Le faltaba la mitad del techo y estaba en mal estado, pero no costaba imaginar
como habría sido en su época de esplendor, cuando allí vivía una familia y
estaba llena de vida.
Aquel día, sin
saber porqué, decidió explorar un poco más. Pensó que no habría peligro alguno,
puesto que si se había mantenido en pie durante tantos años, no se iba a
derrumbar ahora, sería demasiada casualidad.
Mientras
apartaba la maleza con el sombrero, Flapy la adelantó hasta esperarla en la
entrada. Era un pórtico, como el de los templos griegos, con dos grandes
columnas estranguladas por madreselvas. Empujó la puerta y ésta chirrió, se
adentró en el vestíbulo con temor y preguntó si había alguien. No obtuvo
respuesta, pero a veces estas casas abandonadas eran hogar de familias sin
techo. Flapy optó por no seguirla al interior, había encontrado las huellas de
un conejo y lo mantenían distraído.
El recibidor
era amplio y en el centro se encontraba una gran escalera de caracol que daba
al piso superior. En el lateral derecho había una puerta, daba a la cocina. En
el izquierdo otras dos; la primera era un pequeño aseo donde sólo quedaba una
bañera sucia y desconchada, la otra daba a una habitación grande, con
estanterías llenas de libros que se estaban desintegrando, gracias al polvo, la
humedad y el olvido. En el centro había un gran sofá. Se podía adivinar el
color frambuesa original, aunque ahora sólo era una sombra negra y polvorienta.

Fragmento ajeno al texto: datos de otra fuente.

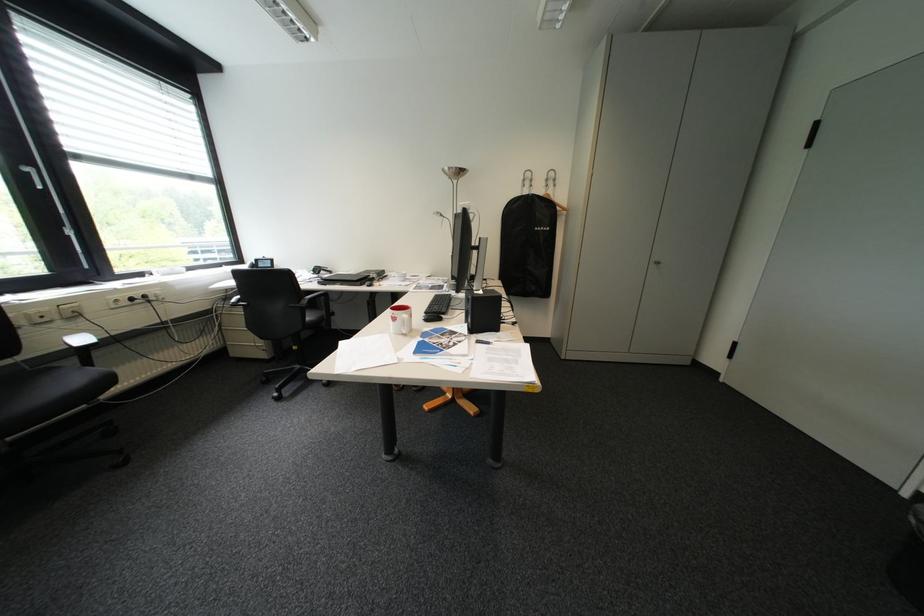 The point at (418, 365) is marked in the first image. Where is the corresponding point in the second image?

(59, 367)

No había nada más en aquella planta, ni fotos, ni documentos que pudieran
identificar a las personas que allí vivieron.
Decidió subir a
la planta segunda, la escalera parecía segura y la estructura estaba en pie. El
recibidor de la planta alta era realmente hermoso o por lo menos, lo debió ser
en su época. Una alfombra turquesa lo cubría por completo, las puertas que
daban a las habitaciones estaban todas cerradas y eran de caoba, oscuras y
brillantes. Parecía que el tiempo no había pasado por allí, no había polvo en
las paredes ni en las maderas que recubrían la estancia, a pesar del boquete
que había en el tejado.
En pocos
segundos un olor a perfume de rosas inundó la casa, provenía de la habitación
de la izquierda. A su mente vinieron recuerdos del pasado que se hicieron
presentes, recuerdos de su abuela en la gran habitación decorada al estilo
colonial y de su yaya en la cocina preparándole el postre que más le gustaba.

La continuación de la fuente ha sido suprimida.